October 16, 2014
Dissecting the Decline
Comparing this Decline to the Previous Five
- Breadth and valuations argue for further market losses.
- Sentiment & Macro factors argue for losses to be limited to the 2014 lows.
The S&P 500 is down 7.3% (on a closing basis) from its September 18th high. This is the sixth correction of at least 5% since the 19.4% drop that ended October 3, 2011. The question we have been getting from clients – is this another one in a series of quick pullbacks within an ongoing uptrend, or is this the early stages of a major decline?
Below is a table with a simple summary of the aforementioned declines since October 2011.
Looking beyond the above simple summary (but sparing you the additional tables), current multi-cap breadth (“multi-cap” referring to small-caps, mid-caps, and large-caps) is weaker than the median of the previous five cases. We have written in the past how the strength of an overall index is typically supported by the prices of fewer and fewer companies, until the index starts to rollover to match a greater number of declining stocks. One of the ways we like to examine the internal strength of the market is a) to compare the percent of stocks above its 50-day moving average (now only 12.8% versus the median of 23.3%), and b) to compare the percent of stocks above its 200-day moving average (now only 30.2% versus a median of 45.8%). (Note: Those current percentages were based on the close of October 14th).
The breadth is more similar to the 2011 and 2012 declines, which witnessed the larger of the previous declines.
Each of the five previous corrections ended with extreme pessimism. The VIX Index of implied option volatility spiked during each of the corrections but since mid-2012 has remained at historically low levels. Wednesday’s close of above 26 is higher than the median at the end of the five previous corrections (21.4). But it’s worth noting that the VIX spiked to 34.5 by November 2011, so it is possible that there is much more crowd fear to be had, taking a typical ten percent decline to a drop closer to the February 2014 lows. But this is just one sentiment measure. Taken together, sentiment indicators are currently similar to previous declines, suggesting a crash in the stock market is unlikely.

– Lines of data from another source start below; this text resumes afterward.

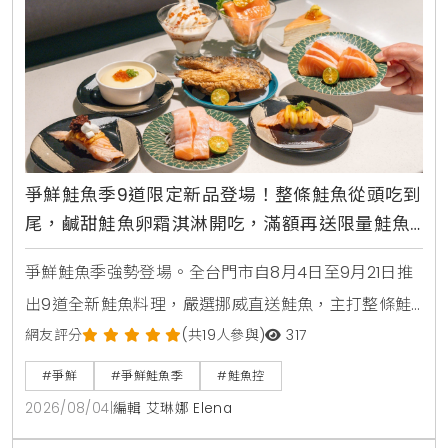
爭鮮鮭魚季9道限定新品登場！整條鮭魚從頭吃到
尾，鹹甜鮭魚卵霜淇淋開吃，滿額再送限量鮭魚
造型扇
爭鮮鮭魚季強勢登場。全台門市自8月4日至9月21日推
出9道全新鮭魚料理，嚴選挪威直送鮭魚，主打整條鮭
魚從頭吃到尾，包含照燒鮭魚頭，鮮嫩鮭魚肚生魚片，
網友評分
(共19人參與)
317
紫蘇和風鮭魚冷麵，以及可可焦糖鮭魚與鮭魚卵黑糖霜
#爭鮮
#爭鮮鮭魚季
#鮭魚控
淇淋等創意鹹甜點。爭鮮APP會員消費滿額再贈送限量
2026/08/04
|
編輯 艾琳娜 Elena
獵奇鮭魚造型扇與專屬優惠彩蛋。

There are so many ways to value stock. Even a concept as simple as a price-to-earnings (P/E ratio) can be nebulous because of the varying way to measure earnings (past-, forward-, relative-, absolute-, ex-items-, operating-, as-reported-, etc.). So instead of running through a tutorial, let’s just agree that valuations are higher today than they were during the previous five corrections. Maybe the correction ends today, but the valuations make it reasonable to expect a drop of a few more percentage points.

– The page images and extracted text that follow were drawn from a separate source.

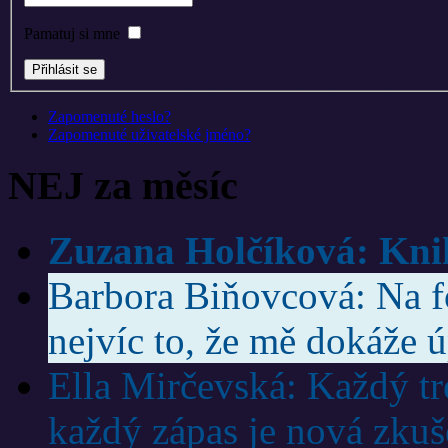
Pamatuj si mne
Zapomenuté heslo?
Zapomenuté uživatelské jméno?
NEJ za měsíc
Zuzana Holčíková: Knih
Barbora Biňovcová: Na f
nejvíc to, že mě dokáže ú
Ella Mirčevská: Každý trén
každý zápas je nová zkuš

By most metrics, economic growth is slightly better now than it had been during the previous five recessions.
In measuring breadth, sentiment, and valuations we looked at then vs. now scenarios. The end result of those comparisons is that we expect this decline to be limited to the February 2014 lows (though it could be over with just another day or two of capitulation selling). But in reviewing the macroeconomic environment, we’ll look forward a bit. The difference between a 5-15% selloff and a 35-33% selloff is whether or not we are heading into a recession. We have our concerns for late 2015 as the US adjusts to an interest rate hike likely mid-year, but the economy is strong enough now to expect a stock market decline to be limited to the February 2014 lows, with a reasonable expectation of a limit at the April 2014 lows.
Consumer sentiment has responded to consistent job growth and improving unemployment benefit claims. GDP is tracking at 3% growth for 2014. Data releases concerning jobs, home sales and business investment have beaten expectations. Consumer confidence seems to be improving; credit levels are improving as consumers are more willing to spend.

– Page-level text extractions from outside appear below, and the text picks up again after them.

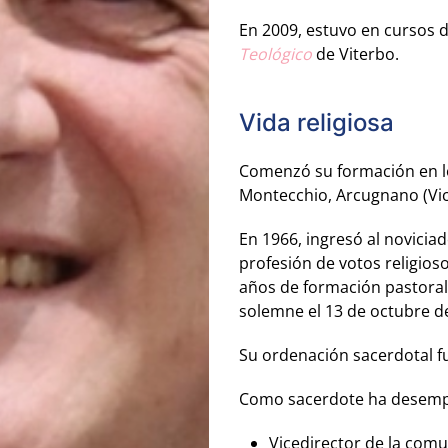
En 2009, estuvo en cursos
Teológico
de Viterbo.
Vida religiosa
Comenzó su formación en los
Montecchio, Arcugnano (Vic
En 1966, ingresó al novicia
profesión de votos religioso
años de formación pastoral
solemne el 13 de octubre d
Su ordenación sacerdotal f
Como sacerdote ha desempe
Vicedirector de la comu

Oil prices are way down, allowing for more money in consumers’ pockets if energy prices remain depressed. The increase in spending, especially with the holiday season around the corner, could boost growth in retail and leisure as transportation costs for firms decrease as well. The recent performance of the leading indicators suggests that in two to three quarters the U.S. economy will have moved mostly out of recovery and into expansion.
The bottom line: Some conditions are worse than they were in recent 5% declines, especially valuations and market breadth. More short-term losses can reasonably be expected, perhaps another seven percent, bringing the market down to its February 2014 low; a total drop of about fourteen percent. But most likely just two-to-five more percentage points of decline will occur, down to the April 2014 low. Looking beyond the short-term, our intermediate-term indicators (mostly fundamentally based) have not broken down (but we have concerns for later 2015). As long as a recession appears unlikely, a correction should be viewed as an opportunity for long-term investors, like you, to add to market positions.